Several Carnegie International entries underscore the importance of locale and community | Community Profile | Pittsburgh | Pittsburgh City Paper

Several Carnegie International entries underscore the importance of locale and community

From Chinese neon to portraits of Homestead residents, artists ask, "What's it like here?"

He An's "What Makes Me Understand What I Know?"
He An's "What Makes Me Understand What I Know?"

For the 2013 Carnegie International — curated by Dan Byers, Tina Kukielski and Daniel Baumann — Carnegie Museum of Art director Lynn Zelevansky emphasized the importance of place. For most of us, a firm sense of place is at the root of our identity. Whether it's where we grew up or where we live, the particulars and history inspire pride and nostalgia.

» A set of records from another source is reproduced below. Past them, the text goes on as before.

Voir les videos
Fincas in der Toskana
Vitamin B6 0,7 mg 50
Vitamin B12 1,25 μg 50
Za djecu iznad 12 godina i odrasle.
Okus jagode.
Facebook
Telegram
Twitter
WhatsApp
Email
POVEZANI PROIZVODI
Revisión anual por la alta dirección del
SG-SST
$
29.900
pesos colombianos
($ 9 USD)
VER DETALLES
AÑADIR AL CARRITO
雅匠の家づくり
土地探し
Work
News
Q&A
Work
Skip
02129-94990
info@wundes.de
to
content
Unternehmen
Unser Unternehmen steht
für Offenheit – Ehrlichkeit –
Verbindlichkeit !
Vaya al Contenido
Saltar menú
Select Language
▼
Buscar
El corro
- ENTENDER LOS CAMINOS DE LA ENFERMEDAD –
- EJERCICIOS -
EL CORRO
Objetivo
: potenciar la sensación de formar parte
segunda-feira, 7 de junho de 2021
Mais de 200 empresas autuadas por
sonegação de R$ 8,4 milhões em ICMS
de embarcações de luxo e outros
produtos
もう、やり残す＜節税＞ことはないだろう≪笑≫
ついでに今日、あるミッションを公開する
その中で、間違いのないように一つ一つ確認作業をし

In his series "What Makes Me Understand What I Know?," He An uses large neon characters pilfered from the signage ubiquitous in Chinese boomtowns. The characters spell out two names: his father's and that of a Japanese adult-video actress. Globalization tends to homogenize and transform a place until it is unrecognizable. The series explores intimacy familial and virtual to meditate on the alienation caused by rapid development.

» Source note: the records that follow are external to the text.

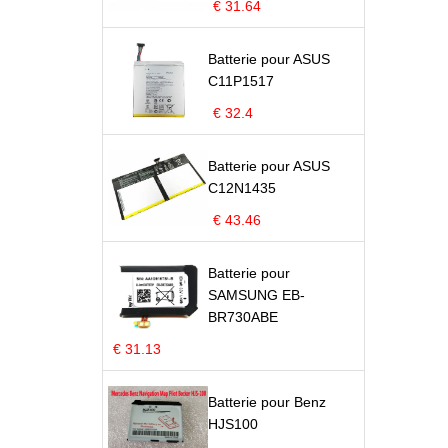
€ 31.64
Batterie pour ASUS
C11P1517
€ 32.4
Batterie pour ASUS
C12N1435
€ 43.46
Batterie pour
SAMSUNG EB-
BR730ABE
€ 31.13
Batterie pour Benz
HJS100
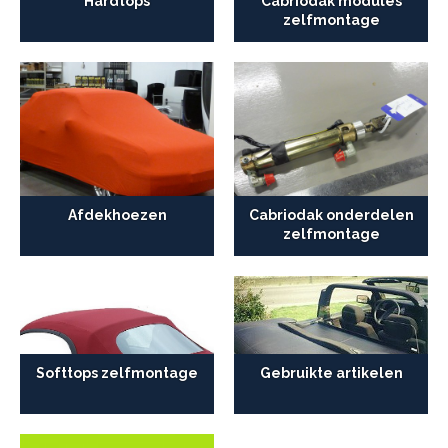
Hardtops
Cabriodak modules
zelfmontage
Afdekhoezen
Cabriodak onderdelen
zelfmontage
Softtops zelfmontage
Gebruikte artikelen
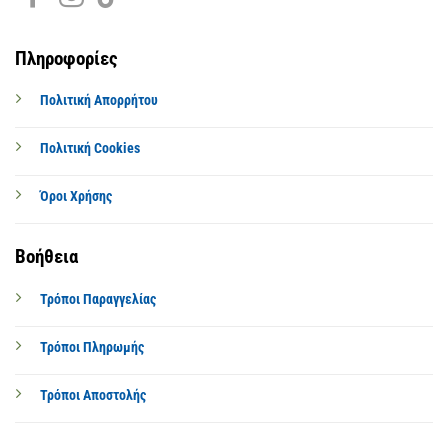
Πληροφορίες
Πολιτική Απορρήτου
Πολιτική Cookies
Όροι Χρήσης
Βοήθεια
Τρόποι Παραγγελίας
Τρόποι Πληρωμής
Τρόποι Αποστολής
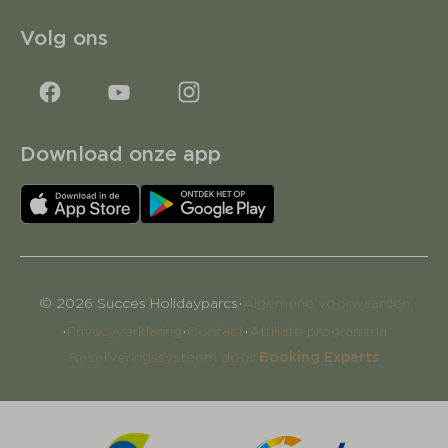
Volg ons
Download onze app
·
© 2026 Succes Holidayparcs
Algemene voorwaarden
·
·
·
Privacyverklaring
Contact
Affiliate programma
Reserveringssysteem door
Booking Experts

Particularly poignant in the halls of the museum built by industrial titan Andrew Carnegie, He An's series is echoed in Zoe Strauss' Homestead Project photographs, which chronicle a community transformed by boom and bust.

Amar Kanwar's films similarly record the transformation by industry and urban growth of landscape in India. But where Strauss portrays specific Homestead residents, Kanwar, like He An, prefers a mood of disconnection and isolation.

Industry is also captured in the work of Yael Bartana, but instead of faceless globalization, she focuses on workers building by hand. However, far from sanguine, her two films explore the failures of Zionism. In an edited version of 1935's propagandistic "Awodah," smiling pioneers conquer the desert. In "Summer Camp," Bartana documents efforts by the Israeli Committee Against House Demolition to rebuild a Palestinian home destroyed by Israeli authorities. Like Bartana, photographer Joel Sternfeld captures the failures and triumphs of revolutionary ideas. His series "Sweet Earth" documents American experimental utopias.

Evoking a similar mixture of melancholy and optimism are the photographic portraits of Zanele Muholi. These images, declarative like Strauss', show people from South Africa living with adversity (in this case, confronting homophobia). In company with Strauss and Muholi are Henry Taylor's portrait paintings, which capture the milieu surrounding his Los Angeles studio. Taylor portrays people from the neighborhood as well as iconic figures like Eldridge Cleaver and Huey Newton.

By focusing on place as both a global and local concept, the International underscores the importance of locale and community in a rapidly changing landscape.